▸ Provided information:
=== Section Start ===

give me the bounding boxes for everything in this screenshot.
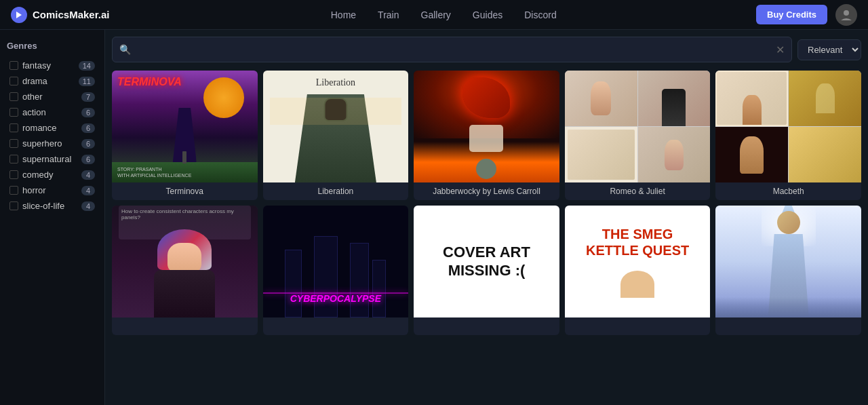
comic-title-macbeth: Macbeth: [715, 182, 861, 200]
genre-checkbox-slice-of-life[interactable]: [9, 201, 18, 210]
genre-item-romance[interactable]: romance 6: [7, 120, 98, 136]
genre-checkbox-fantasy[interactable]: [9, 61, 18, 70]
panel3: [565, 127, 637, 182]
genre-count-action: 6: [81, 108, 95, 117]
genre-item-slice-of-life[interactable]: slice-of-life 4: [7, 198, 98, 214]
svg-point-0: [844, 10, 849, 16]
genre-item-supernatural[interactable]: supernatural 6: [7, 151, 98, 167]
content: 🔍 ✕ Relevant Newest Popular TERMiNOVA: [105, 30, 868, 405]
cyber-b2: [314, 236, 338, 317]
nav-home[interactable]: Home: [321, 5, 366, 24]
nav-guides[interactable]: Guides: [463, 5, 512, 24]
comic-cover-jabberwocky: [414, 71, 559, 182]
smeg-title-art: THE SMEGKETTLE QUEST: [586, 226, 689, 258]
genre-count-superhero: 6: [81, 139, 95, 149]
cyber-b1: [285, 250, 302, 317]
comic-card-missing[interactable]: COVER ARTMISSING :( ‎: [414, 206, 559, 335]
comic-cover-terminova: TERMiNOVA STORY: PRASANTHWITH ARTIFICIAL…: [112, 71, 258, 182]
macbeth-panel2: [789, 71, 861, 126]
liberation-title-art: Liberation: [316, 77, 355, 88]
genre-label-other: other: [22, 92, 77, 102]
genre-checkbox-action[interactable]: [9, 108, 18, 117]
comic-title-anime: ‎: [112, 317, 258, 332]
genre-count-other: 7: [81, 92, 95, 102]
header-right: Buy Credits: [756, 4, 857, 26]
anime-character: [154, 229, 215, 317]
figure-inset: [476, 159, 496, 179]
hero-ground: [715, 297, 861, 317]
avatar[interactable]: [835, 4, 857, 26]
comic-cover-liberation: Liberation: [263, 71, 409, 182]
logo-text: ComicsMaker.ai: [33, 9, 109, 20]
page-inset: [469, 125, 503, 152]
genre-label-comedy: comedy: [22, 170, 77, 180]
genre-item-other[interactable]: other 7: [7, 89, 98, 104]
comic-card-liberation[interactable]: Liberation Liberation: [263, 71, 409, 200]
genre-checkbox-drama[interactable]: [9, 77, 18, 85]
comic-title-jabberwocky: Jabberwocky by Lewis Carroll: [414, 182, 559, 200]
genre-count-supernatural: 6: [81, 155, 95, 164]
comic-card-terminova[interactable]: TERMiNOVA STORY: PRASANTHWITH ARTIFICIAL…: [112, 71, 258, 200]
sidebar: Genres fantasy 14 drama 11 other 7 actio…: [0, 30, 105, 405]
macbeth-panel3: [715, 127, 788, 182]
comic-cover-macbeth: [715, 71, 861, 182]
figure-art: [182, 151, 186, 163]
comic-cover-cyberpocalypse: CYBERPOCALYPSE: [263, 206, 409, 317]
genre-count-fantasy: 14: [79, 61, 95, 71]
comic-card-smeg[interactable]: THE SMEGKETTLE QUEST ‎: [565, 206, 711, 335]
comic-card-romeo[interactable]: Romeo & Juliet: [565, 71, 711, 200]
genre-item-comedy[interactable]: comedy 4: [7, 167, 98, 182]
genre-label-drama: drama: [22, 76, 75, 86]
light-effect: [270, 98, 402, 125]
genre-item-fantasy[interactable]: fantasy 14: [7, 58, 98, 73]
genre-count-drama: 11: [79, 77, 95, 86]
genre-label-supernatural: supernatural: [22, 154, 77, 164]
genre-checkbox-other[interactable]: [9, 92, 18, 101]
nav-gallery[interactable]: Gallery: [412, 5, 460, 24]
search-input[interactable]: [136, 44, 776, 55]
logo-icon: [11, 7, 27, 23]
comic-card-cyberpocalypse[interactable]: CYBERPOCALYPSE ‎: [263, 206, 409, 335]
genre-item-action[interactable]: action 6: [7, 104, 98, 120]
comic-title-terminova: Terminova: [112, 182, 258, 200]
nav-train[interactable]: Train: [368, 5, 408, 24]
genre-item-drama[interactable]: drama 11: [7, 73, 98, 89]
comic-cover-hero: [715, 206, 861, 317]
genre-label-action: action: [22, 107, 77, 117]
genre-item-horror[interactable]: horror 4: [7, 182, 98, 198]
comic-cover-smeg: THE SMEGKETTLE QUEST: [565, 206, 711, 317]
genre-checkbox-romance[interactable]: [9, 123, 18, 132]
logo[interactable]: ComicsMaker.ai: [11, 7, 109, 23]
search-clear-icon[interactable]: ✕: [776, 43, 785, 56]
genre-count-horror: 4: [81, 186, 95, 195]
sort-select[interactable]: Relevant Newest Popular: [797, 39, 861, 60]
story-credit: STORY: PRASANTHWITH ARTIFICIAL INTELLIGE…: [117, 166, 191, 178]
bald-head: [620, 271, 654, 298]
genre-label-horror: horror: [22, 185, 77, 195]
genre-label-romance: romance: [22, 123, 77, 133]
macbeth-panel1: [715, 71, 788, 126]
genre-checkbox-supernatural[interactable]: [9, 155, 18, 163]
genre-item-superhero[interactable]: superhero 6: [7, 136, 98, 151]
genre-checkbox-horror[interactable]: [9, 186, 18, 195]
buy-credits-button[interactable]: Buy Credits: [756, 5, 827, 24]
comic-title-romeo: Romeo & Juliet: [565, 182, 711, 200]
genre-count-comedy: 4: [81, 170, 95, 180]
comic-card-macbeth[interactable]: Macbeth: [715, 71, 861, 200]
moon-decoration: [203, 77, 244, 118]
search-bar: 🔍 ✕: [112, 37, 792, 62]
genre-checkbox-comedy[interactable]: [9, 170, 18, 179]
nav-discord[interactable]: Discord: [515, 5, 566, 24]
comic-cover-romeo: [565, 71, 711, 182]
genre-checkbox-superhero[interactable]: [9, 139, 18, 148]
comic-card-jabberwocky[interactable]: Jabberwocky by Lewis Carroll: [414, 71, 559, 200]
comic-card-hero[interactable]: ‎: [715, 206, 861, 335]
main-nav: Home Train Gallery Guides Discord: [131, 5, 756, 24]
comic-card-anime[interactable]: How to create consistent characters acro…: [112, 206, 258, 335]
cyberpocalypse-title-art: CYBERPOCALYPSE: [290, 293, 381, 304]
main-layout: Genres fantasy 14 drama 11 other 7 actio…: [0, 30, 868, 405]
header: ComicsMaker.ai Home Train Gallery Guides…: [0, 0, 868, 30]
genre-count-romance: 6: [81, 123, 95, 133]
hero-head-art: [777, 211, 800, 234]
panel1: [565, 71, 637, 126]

=== Section End ===

Copy each line of the records above that carries the word "horror".

▸ The completed task:
genre-item-horror[interactable]: horror 4: [7, 182, 98, 198]
genre-count-horror: 4: [81, 186, 95, 195]
genre-label-horror: horror: [22, 185, 77, 195]
genre-checkbox-horror[interactable]: [9, 186, 18, 195]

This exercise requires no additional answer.